New ammo is going to run around $20+ for 50 rounds. You can do the math based on what you shoot to recover your investment.


----------



## Khersh88 (Aug 20, 2011)

Ok thanks to everyone first. I live in the city warren not warren county. Iam set on buying the lee loadmaster it just makes so much more sense to do that than to buy a single stage. I'm 26years old and don't plan on stopping shooting guns only adding to my collection. As of now I will be reloading .380,40,45,and 44mag. I shoot a lot. I'm very good with small moving I've been messing with that stuff forever and I'm a handyman for a living. I'm very good at "figuring stuff out". I highly doubt I will be "baffled" by a progressive press. I also have a few friends that reload and understand it. I haven't yet ordered the press because of mixed reviews but plan on ordering it tonight. Does anyone have any reason I shouldn't?


----------



## Doboy (Oct 13, 2008)

Khersh88 said:


> As of now I will be reloading .380,40,45,and 44mag. I shoot a lot. I'm very good with small moving I've been messing with that stuff forever and I'm a handyman for a living. I'm very good at "figuring stuff out". I highly doubt I will be "baffled" by a progressive press. *I also have a few friends that reload and understand it*. I haven't yet ordered the press because of mixed reviews but plan on ordering it tonight. Does anyone have any reason I shouldn't?


Hello Khersh
I have a RCBS Rockchucker. GLAD I bought it 30 years ago!!! $140 
Ebay;
http://www.ebay.com/sch/i.html?_sacat=0&_nkw=rcbs+rock+chucker+kit&_sop=15 
Hint
I reload for 3 or 4 of my friends,,, They bought me the dies that I didn't have, and I reload for 'em.

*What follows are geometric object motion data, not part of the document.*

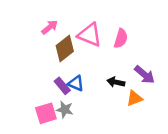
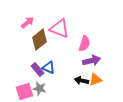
pink semicircle: (121, 38) -> (85, 44), moved
purple arrow: (144, 75) -> (92, 61), moved, turned -54
black arrow: (116, 82) -> (82, 81), moved

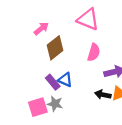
pink triangle: (60, 29) -> (88, 19), moved
pink semicircle: (85, 44) -> (94, 52), moved

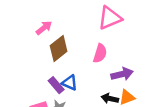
pink triangle: (88, 19) -> (110, 18), moved, turned -45

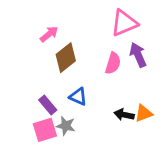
purple arrow: (122, 74) -> (138, 55), moved, turned -100
purple rectangle: (56, 85) -> (48, 105), moved

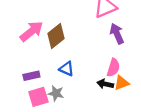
pink arrow: (49, 34) -> (31, 31), moved, size x1.5
pink semicircle: (113, 63) -> (113, 68), moved
purple rectangle: (48, 105) -> (31, 76), moved, turned -63

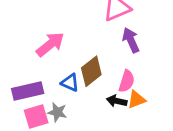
pink arrow: (31, 31) -> (50, 44), moved
brown diamond: (56, 36) -> (91, 71), moved
purple rectangle: (31, 76) -> (28, 91), size x1.5

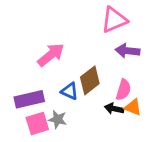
purple arrow: (131, 40) -> (128, 51), turned -60
orange triangle: (137, 100) -> (133, 107), turned 42

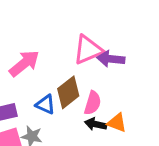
pink triangle: (114, 20) -> (88, 50), moved
pink semicircle: (123, 90) -> (93, 103), moved

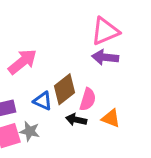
pink triangle: (88, 50) -> (105, 31), moved
black arrow: (96, 124) -> (76, 120), moved

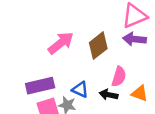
brown diamond: (65, 89) -> (98, 46), moved
blue triangle: (43, 101) -> (80, 90), moved

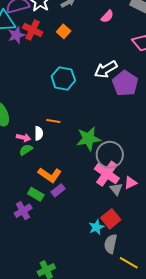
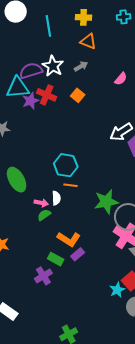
cyan hexagon: (63, 78) -> (66, 165), moved

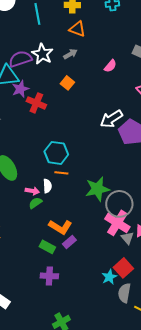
red cross: (47, 95) -> (36, 103), moved
purple cross: (43, 276) -> (49, 276), moved, turned 36

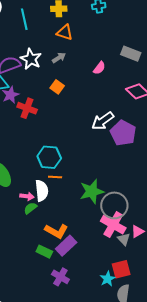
white semicircle: (47, 186) -> (42, 191), size x1.5
purple rectangle: (69, 242) -> (66, 246), size x1.5
red square: (123, 268) -> (121, 269), turned 30
purple cross: (49, 276) -> (60, 277), moved, turned 30

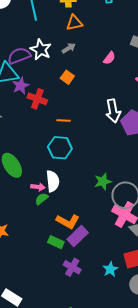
orange triangle: (65, 32) -> (74, 23), turned -30
white arrow: (103, 121) -> (113, 111), turned -65
orange line: (55, 177) -> (64, 121), moved
green star: (92, 191) -> (103, 182), size x0.7
cyan star: (108, 279) -> (110, 269), moved

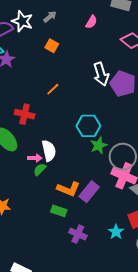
red cross: (37, 99) -> (25, 114), moved
orange line: (64, 121) -> (53, 89), turned -40
cyan hexagon: (60, 148) -> (88, 126), moved
purple rectangle: (78, 236) -> (89, 192), moved

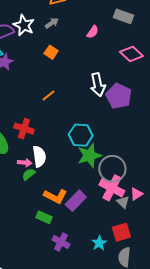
red cross: (25, 114) -> (24, 129), moved
green star: (99, 145) -> (89, 156), size x1.4

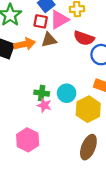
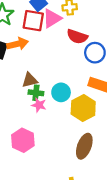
red square: (41, 21) -> (33, 21), size x1.5
brown triangle: (49, 40) -> (30, 80), moved

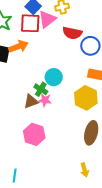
brown triangle: (30, 80) -> (31, 101), moved
cyan circle: (61, 92) -> (54, 77), moved
green cross: (36, 93) -> (41, 89), turned 32

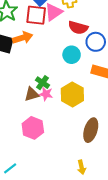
cyan circle: (54, 77) -> (72, 55), moved
yellow hexagon: (86, 98) -> (72, 94), moved
cyan line: (15, 175) -> (10, 168), turned 40

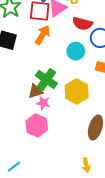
orange arrow: (23, 38) -> (43, 35), moved, turned -42
green cross: (43, 83) -> (46, 79), size x1.5
pink star: (46, 94) -> (43, 103), moved

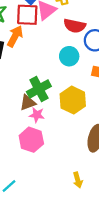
orange arrow: (43, 35) -> (15, 36), moved
green cross: (46, 79) -> (39, 89), turned 30
yellow arrow: (86, 165) -> (78, 180), moved

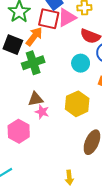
green cross: (39, 89) -> (33, 63), moved
pink hexagon: (31, 140) -> (19, 131), moved

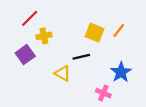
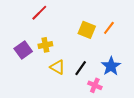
red line: (30, 18) -> (39, 13), moved
yellow cross: (44, 36) -> (45, 45), moved
black line: (81, 57) -> (81, 68), moved, turned -42

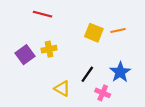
red line: (39, 13) -> (42, 14), turned 60
orange line: (109, 28) -> (118, 31), turned 40
yellow triangle: (57, 67) -> (62, 89), moved

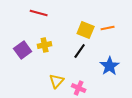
black line: (87, 74) -> (80, 51), moved
yellow triangle: (62, 89) -> (57, 81), turned 42
pink cross: (103, 93) -> (79, 88), moved

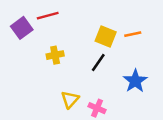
red line: (39, 13) -> (48, 16), turned -30
purple square: (23, 50) -> (22, 28), moved

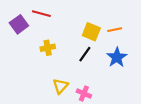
red line: (48, 16) -> (41, 14), turned 30
blue star: (135, 81) -> (117, 57), moved

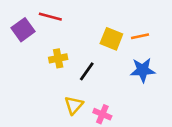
black line: (85, 54) -> (87, 71), moved
blue star: (117, 57) -> (143, 70), turned 30

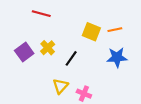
purple square: (23, 30) -> (24, 52), moved
yellow cross: (58, 58) -> (48, 48), turned -32

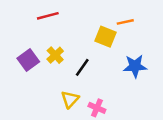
red line: (41, 14) -> (48, 16), turned -30
orange line: (115, 30) -> (125, 22), moved

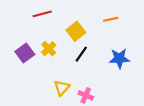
yellow square: (106, 37) -> (76, 31), moved, turned 30
black line: (82, 67) -> (81, 54), moved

We both SAVE!
Bummer you don't live closer, I'd let you give mine a whirl.


----------



## walcat (Apr 11, 2004)

Doboy , a license is needed to reload for someone else I think. Open yourself to a lawsuit if anything should go wrong with these loads. Be careful! I have a Rocker press too. It's been the best over 50 + yrs. of reloading. Load for my 44 mag too. Also cast my own bullets. A few deer bit the dust with it. Does the job very well.


----------